Single character value, the path and name of a design file to process.

overwrite

Two-level named list as returned by designFile, values from this list will replace parameters parsed from the design file.

Details

Design files are tab-separated files, with a header line and dots as decimal separators. It can be quoted, with double or simple quotes. "#" are considered as comment markup.

Design files are plain text files, separated in multiple sections. Sections begin with a "[NAME]" line and end when the next section begin. Comments (line beggining with the "#" character) and blank lines can be added everywhere, except into the PEAKS table. Quotes should be avoided, and multiple values for a single parameter (vectors) can be obtained by concatenating multiple values separated by commas (no spacing).
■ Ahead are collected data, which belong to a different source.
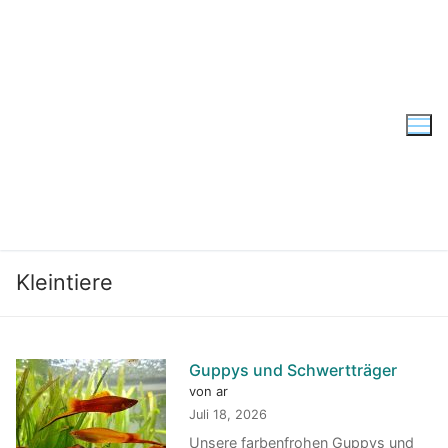
Zum
Inhalt
springen
Kleintiere
Guppys und Schwertträger
von ar
Juli 18, 2026
Unsere farbenfrohen Guppys und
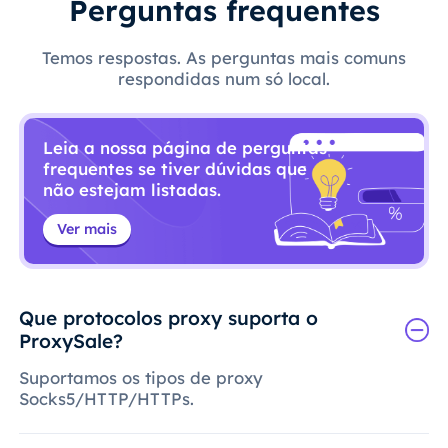
Perguntas frequentes
Temos respostas. As perguntas mais comuns
respondidas num só local.
Leia a nossa página de perguntas
frequentes se tiver dúvidas que
não estejam listadas.
Ver mais
Que protocolos proxy suporta o
ProxySale?
Suportamos os tipos de proxy
Socks5/HTTP/HTTPs.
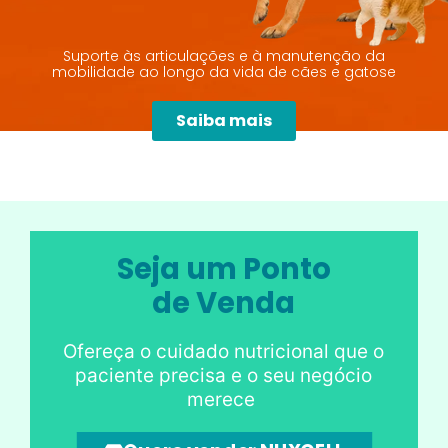
Suporte às articulações e à manutenção da
mobilidade ao longo da vida de cães e gatose
Saiba mais
Seja um Ponto
de Venda
Ofereça o cuidado nutricional que o
paciente precisa e o seu negócio
merece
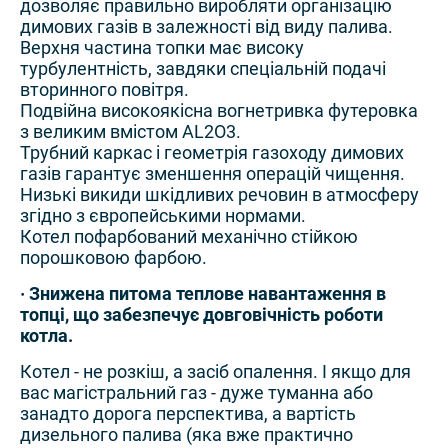
дозволяє правильно виробляти організацію
димових газів в залежності від виду палива.
Верхня частина топки має високу
турбулентність, завдяки спеціальній подачі
вторинного повітря.
Подвійна високоякісна вогнетривка футеровка
з великим вмістом AL2O3.
Трубний каркас і геометрія газоходу димових
газів гарантує зменшення операцій чищення.
Низькі викиди шкідливих речовин в атмосферу
згідно з європейськими нормами.
Котел пофарбований механічно стійкою
порошковою фарбою.
· Знижена питома теплове навантаження в
топці, що забезпечує довговічність роботи
котла.
Котел - не розкіш, а засіб опалення. І якщо для
вас магістральний газ - дуже туманна або
занадто дорога перспектива, а вартість
дизельного палива (яка вже практично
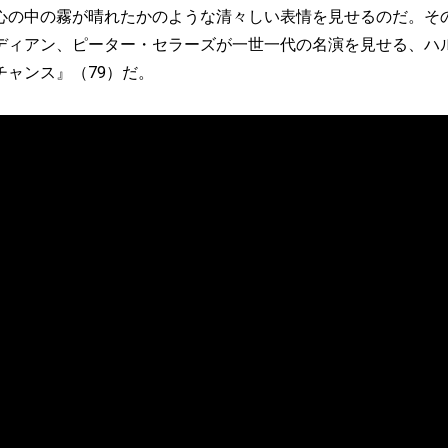
心の中の霧が晴れたかのような清々しい表情を見せるのだ。そ
ディアン、ピーター・セラーズが一世一代の名演を見せる、ハ
チャンス』（79）だ。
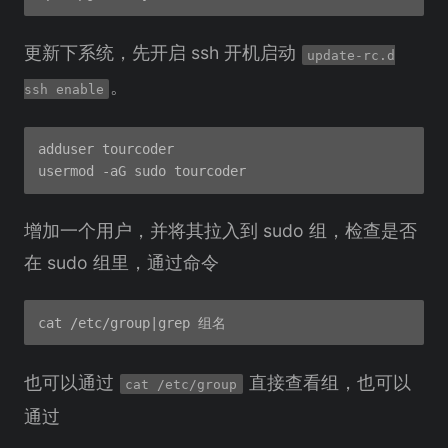
更新下系统，先开启 ssh 开机启动
update-rc.d
。
ssh enable
adduser tourcoder

增加一个用户，并将其拉入到 sudo 组，检查是否
在 sudo 组里，通过命令
也可以通过
直接查看组，也可以
cat /etc/group
通过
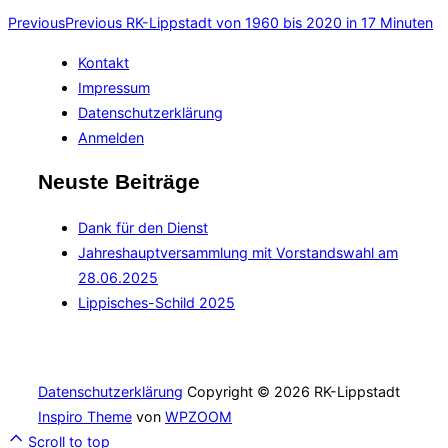
Previous
Previous
RK-Lippstadt von 1960 bis 2020 in 17 Minuten
Kontakt
Impressum
Datenschutzerklärung
Anmelden
Neuste Beiträge
Dank für den Dienst
Jahreshauptversammlung mit Vorstandswahl am
28.06.2025
Lippisches-Schild 2025
Datenschutzerklärung
Copyright © 2026 RK-Lippstadt
Inspiro Theme
von
WPZOOM
Scroll to top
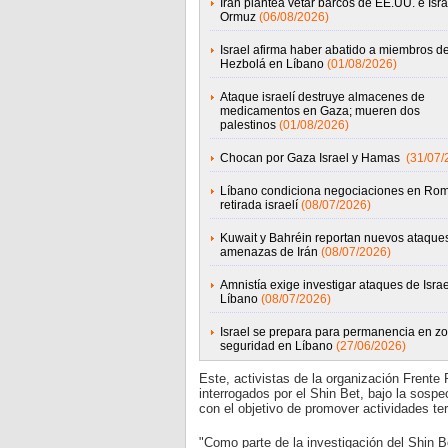
Irán plantea vetar barcos de EE.UU. e Isra
Ormuz
(06/08/2026)
Israel afirma haber abatido a miembros d
Hezbolá en Líbano
(01/08/2026)
Ataque israelí destruye almacenes de
medicamentos en Gaza; mueren dos
palestinos
(01/08/2026)
Chocan por Gaza Israel y Hamas
(31/07/
Líbano condiciona negociaciones en Ro
retirada israelí
(08/07/2026)
Kuwait y Bahréin reportan nuevos ataques
amenazas de Irán
(08/07/2026)
Amnistía exige investigar ataques de Israe
Líbano
(08/07/2026)
Israel se prepara para permanencia en z
seguridad en Líbano
(27/06/2026)
Este, activistas de la organización Frente
interrogados por el Shin Bet, bajo la sospe
con el objetivo de promover actividades terro
"Como parte de la investigación del Shin B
The "[DESIGN]" section contain name/value pairs, separated by tabulations :

author

The name of the design author (for human readers only).

purpose

The description of the design (for human readers only).

MLPA

Version of the MLPA package for which the design was created (separated with dots).

updated

Date of the last design update (YYYY-MM-DD).

The "[PEAKS]" section contain a tab-separated table, with a header line and dots as decimal separators. It should contain one row for each peak that is to be measured in the assay.

name

Character, the name of the gene described (mist be unique in the table).

channel

Character, the name of the channel in which a measure has to be done.

size.min

Numeric, the start of the range in which a measure has to be done. For size markers, the range is defined in time index units, for genes in base pairs (after an align.fsa call).

size.max

Numeric, the end of the range in which a measure has to be done. For size markers, the range is defined in time index units, for genes in base pairs (after an align.fsa call).

color

Character, the color tu use for the range on the plot. This can be an english color name, or an hexadecimal color specification as "#000000". Notice transparency will be added.

Function-specific sections may also be present, to define R function arguments. Currently read.fsa, align.fsa, plot.fsa, model and classify functions are handled. Section names are supposed to respect function name case, surrounded by square brackets. These sections should contain name/value pairs, separated by tabulations, using only valid function arguments as names (please refer to the corresponding help page). Arguments not defined in the design file will be set to the function's default (raising a warning), and arguments not used by the function will be ignored (raising a warning too). An additionnal disable argument is handled (single logical value), to disable the call to the corresponding function.

Value

Returns a multi-level list, with a direct children per section.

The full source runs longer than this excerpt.